Evolution is lean. Species do not waste energy on traits that are not helpful to reproduction. Story telling is a common gene in all cultures, so it must serve a purpose.
Several reliable, peer-reviewed studies show that people who read fantasy fiction are better problem-solvers, more empathetic, more creative, and more adaptable than those who don’t. Reading fantasy equips you to respond to real life.

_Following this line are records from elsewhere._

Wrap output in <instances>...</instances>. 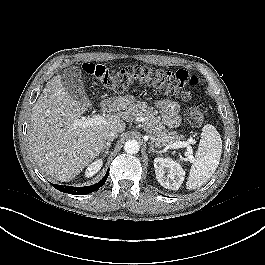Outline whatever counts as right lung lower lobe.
Returning <instances> with one entry per match:
<instances>
[{
	"instance_id": "1",
	"label": "right lung lower lobe",
	"mask_w": 265,
	"mask_h": 265,
	"mask_svg": "<svg viewBox=\"0 0 265 265\" xmlns=\"http://www.w3.org/2000/svg\"><path fill=\"white\" fill-rule=\"evenodd\" d=\"M108 175H109V170L100 182H98L94 185H91V186L72 187V186H65V185H54V187L61 192H65V193H69V194H74V195L89 194V193L99 189L106 182Z\"/></svg>"
}]
</instances>
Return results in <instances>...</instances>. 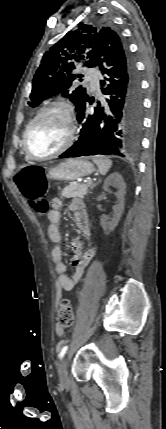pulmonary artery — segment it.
Masks as SVG:
<instances>
[{
  "instance_id": "obj_1",
  "label": "pulmonary artery",
  "mask_w": 166,
  "mask_h": 429,
  "mask_svg": "<svg viewBox=\"0 0 166 429\" xmlns=\"http://www.w3.org/2000/svg\"><path fill=\"white\" fill-rule=\"evenodd\" d=\"M86 80L89 83V86L92 90L98 91L99 90V74L93 73L90 71L87 76Z\"/></svg>"
}]
</instances>
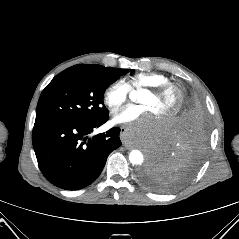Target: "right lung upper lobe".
Returning a JSON list of instances; mask_svg holds the SVG:
<instances>
[{
    "mask_svg": "<svg viewBox=\"0 0 239 239\" xmlns=\"http://www.w3.org/2000/svg\"><path fill=\"white\" fill-rule=\"evenodd\" d=\"M72 67L76 69H80V70H86V71H108L113 69L111 67H104L97 64H78Z\"/></svg>",
    "mask_w": 239,
    "mask_h": 239,
    "instance_id": "1",
    "label": "right lung upper lobe"
}]
</instances>
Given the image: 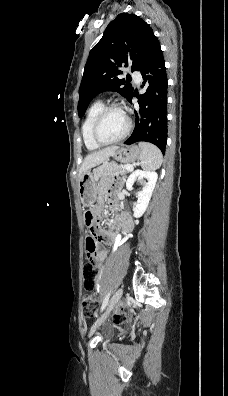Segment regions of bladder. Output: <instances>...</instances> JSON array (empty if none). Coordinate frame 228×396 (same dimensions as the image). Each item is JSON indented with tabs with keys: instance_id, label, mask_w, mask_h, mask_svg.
<instances>
[{
	"instance_id": "1",
	"label": "bladder",
	"mask_w": 228,
	"mask_h": 396,
	"mask_svg": "<svg viewBox=\"0 0 228 396\" xmlns=\"http://www.w3.org/2000/svg\"><path fill=\"white\" fill-rule=\"evenodd\" d=\"M109 332H110L109 330H106V331H105V335H108V334H109Z\"/></svg>"
}]
</instances>
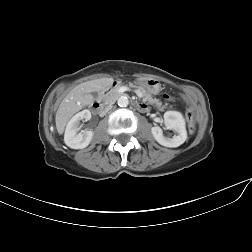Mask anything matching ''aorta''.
Listing matches in <instances>:
<instances>
[{
  "mask_svg": "<svg viewBox=\"0 0 252 252\" xmlns=\"http://www.w3.org/2000/svg\"><path fill=\"white\" fill-rule=\"evenodd\" d=\"M117 102L120 107H126L129 104V100L126 96H121Z\"/></svg>",
  "mask_w": 252,
  "mask_h": 252,
  "instance_id": "762f6f07",
  "label": "aorta"
}]
</instances>
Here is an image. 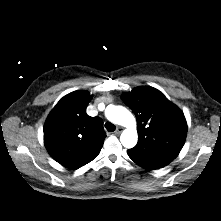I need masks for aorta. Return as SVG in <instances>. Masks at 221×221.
<instances>
[{"instance_id": "aorta-1", "label": "aorta", "mask_w": 221, "mask_h": 221, "mask_svg": "<svg viewBox=\"0 0 221 221\" xmlns=\"http://www.w3.org/2000/svg\"><path fill=\"white\" fill-rule=\"evenodd\" d=\"M105 116L109 121L127 128L122 132L120 141L125 148H133L137 144L138 134L132 113L123 106L108 105Z\"/></svg>"}]
</instances>
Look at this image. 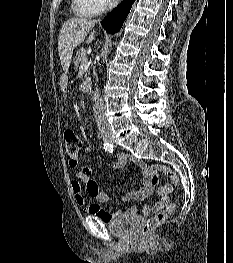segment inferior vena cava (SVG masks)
<instances>
[{
	"instance_id": "inferior-vena-cava-1",
	"label": "inferior vena cava",
	"mask_w": 233,
	"mask_h": 263,
	"mask_svg": "<svg viewBox=\"0 0 233 263\" xmlns=\"http://www.w3.org/2000/svg\"><path fill=\"white\" fill-rule=\"evenodd\" d=\"M114 3H115V0H112L109 4V8H112ZM97 21H100V19L95 20L94 22H97ZM104 112H105L104 102H103V99L101 98V95H100L98 89H97L96 90V101H95V107H94L96 122H97V125L99 126V128H101L103 130H110L111 127L107 121L106 116L104 115Z\"/></svg>"
}]
</instances>
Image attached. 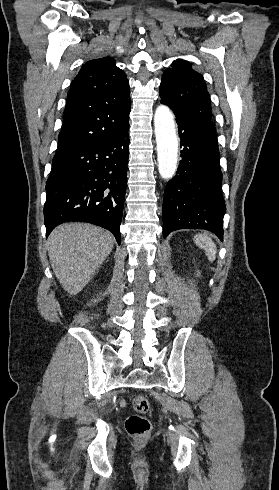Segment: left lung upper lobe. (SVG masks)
Masks as SVG:
<instances>
[{
  "label": "left lung upper lobe",
  "instance_id": "1",
  "mask_svg": "<svg viewBox=\"0 0 279 490\" xmlns=\"http://www.w3.org/2000/svg\"><path fill=\"white\" fill-rule=\"evenodd\" d=\"M159 94L161 102L172 109L213 121L210 95L203 76L192 70L189 62L178 59L166 69Z\"/></svg>",
  "mask_w": 279,
  "mask_h": 490
}]
</instances>
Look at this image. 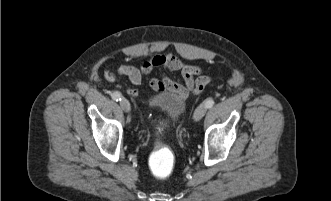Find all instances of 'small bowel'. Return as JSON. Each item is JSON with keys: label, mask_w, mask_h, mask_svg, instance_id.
Segmentation results:
<instances>
[{"label": "small bowel", "mask_w": 331, "mask_h": 201, "mask_svg": "<svg viewBox=\"0 0 331 201\" xmlns=\"http://www.w3.org/2000/svg\"><path fill=\"white\" fill-rule=\"evenodd\" d=\"M180 72L182 81L177 82L170 79L167 75L162 74L161 77H150L149 85L156 92L174 91L180 96L186 98L190 91L195 88L197 80L196 76L201 74V69L197 66L185 64L177 56L173 54L155 55L152 58L145 60L140 68L130 64H122L115 72L106 71L105 78L108 81H114L119 76L125 77L133 87L128 89V93L132 97L138 96V90L135 88L142 83L143 75L150 76L155 70Z\"/></svg>", "instance_id": "small-bowel-1"}]
</instances>
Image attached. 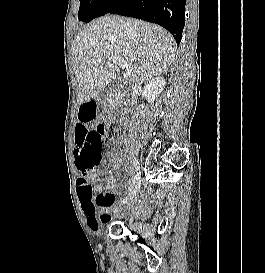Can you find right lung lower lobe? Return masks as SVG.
<instances>
[{
	"mask_svg": "<svg viewBox=\"0 0 265 273\" xmlns=\"http://www.w3.org/2000/svg\"><path fill=\"white\" fill-rule=\"evenodd\" d=\"M156 23L179 45L185 25V0H117L108 12Z\"/></svg>",
	"mask_w": 265,
	"mask_h": 273,
	"instance_id": "obj_1",
	"label": "right lung lower lobe"
}]
</instances>
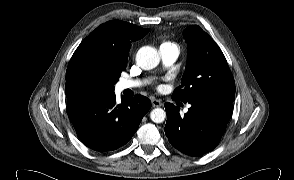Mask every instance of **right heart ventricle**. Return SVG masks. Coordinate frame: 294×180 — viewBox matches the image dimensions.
Segmentation results:
<instances>
[{"instance_id":"1","label":"right heart ventricle","mask_w":294,"mask_h":180,"mask_svg":"<svg viewBox=\"0 0 294 180\" xmlns=\"http://www.w3.org/2000/svg\"><path fill=\"white\" fill-rule=\"evenodd\" d=\"M169 45H173V44L170 43V42H163V43L160 45V47H162V46H169Z\"/></svg>"}]
</instances>
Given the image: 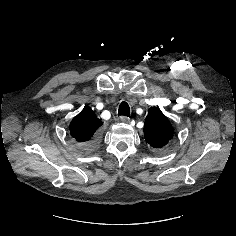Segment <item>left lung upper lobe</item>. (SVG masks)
I'll use <instances>...</instances> for the list:
<instances>
[{"mask_svg": "<svg viewBox=\"0 0 236 236\" xmlns=\"http://www.w3.org/2000/svg\"><path fill=\"white\" fill-rule=\"evenodd\" d=\"M144 137L154 148H162L173 138V127L158 107L152 108L145 119Z\"/></svg>", "mask_w": 236, "mask_h": 236, "instance_id": "1", "label": "left lung upper lobe"}]
</instances>
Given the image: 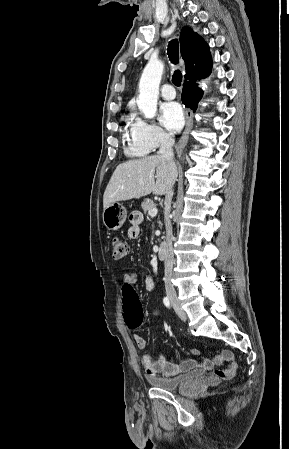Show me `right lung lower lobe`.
I'll list each match as a JSON object with an SVG mask.
<instances>
[{
  "instance_id": "right-lung-lower-lobe-1",
  "label": "right lung lower lobe",
  "mask_w": 289,
  "mask_h": 449,
  "mask_svg": "<svg viewBox=\"0 0 289 449\" xmlns=\"http://www.w3.org/2000/svg\"><path fill=\"white\" fill-rule=\"evenodd\" d=\"M211 67L209 70L201 77L199 78H189L184 81L183 85V93L181 96L182 102L186 107H189L194 112L197 109V104L202 98L203 92L199 88L198 83L201 78L205 77L206 75L211 73Z\"/></svg>"
}]
</instances>
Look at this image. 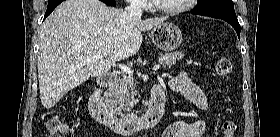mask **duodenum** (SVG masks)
I'll use <instances>...</instances> for the list:
<instances>
[{
	"instance_id": "obj_1",
	"label": "duodenum",
	"mask_w": 280,
	"mask_h": 137,
	"mask_svg": "<svg viewBox=\"0 0 280 137\" xmlns=\"http://www.w3.org/2000/svg\"><path fill=\"white\" fill-rule=\"evenodd\" d=\"M114 74L105 76L88 100V108L92 117L111 130L121 134H133L156 126L163 113L165 94L161 85L155 84L151 89L149 109L142 116L121 120L113 117L105 107L107 90L115 84Z\"/></svg>"
}]
</instances>
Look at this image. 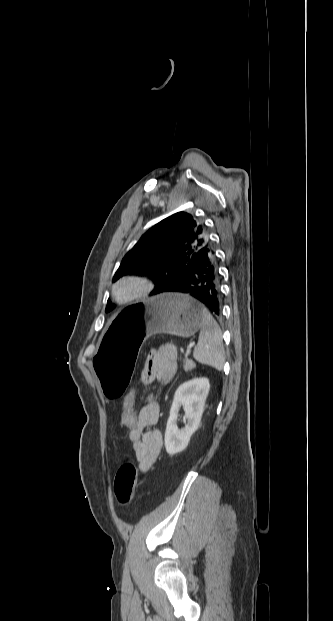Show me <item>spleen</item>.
I'll list each match as a JSON object with an SVG mask.
<instances>
[{"label":"spleen","instance_id":"3e777b00","mask_svg":"<svg viewBox=\"0 0 333 621\" xmlns=\"http://www.w3.org/2000/svg\"><path fill=\"white\" fill-rule=\"evenodd\" d=\"M193 356L201 364L212 366L219 371L223 369L225 358L222 332L207 310L200 327L199 340Z\"/></svg>","mask_w":333,"mask_h":621}]
</instances>
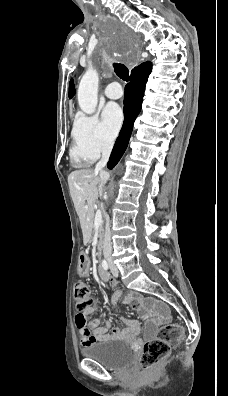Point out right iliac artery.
Masks as SVG:
<instances>
[{
	"instance_id": "obj_1",
	"label": "right iliac artery",
	"mask_w": 228,
	"mask_h": 396,
	"mask_svg": "<svg viewBox=\"0 0 228 396\" xmlns=\"http://www.w3.org/2000/svg\"><path fill=\"white\" fill-rule=\"evenodd\" d=\"M101 265H102L103 269H105V270H107L108 267H109L106 260H103L102 263H101Z\"/></svg>"
}]
</instances>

When I was a toddler my older brother used to like collecting the prizes from a cereal box called “Sugar Puffs”. The only problem was that it took a long time to finish the box, so he persuaded me that the more I ate the more magic power I would get. He said that our pet bird, KiKi, had a magic land and that if we ate enough Sugar puffs we would be able to find it. So, of course, I gorged myself. Years later we moved to Scotland and my brother wanted me to accompany him for a long trek down the glen. To get me to go he said we might find KiKi’s magic land. We walked for miles beside a winding stream until we turned a corner and we found KiKi’s magic land. It was such an unexpected scene: a massive waterfall with a permanent rainbow, and flocks of birds and a deer on the other side of the stream. My sense of wonder and awe filled my soul. When I write I want to recreate that sensation. I want the reader to turn the page and have their jaw drop.
There are deep messages in fantasy literature. The arc of the hero is the arc of our lives. The call to adventure is paralleled by every child’s step into adulthood. The trials of the hero are the trials of adulthood, and the final victory is to see our own children make their own adventure.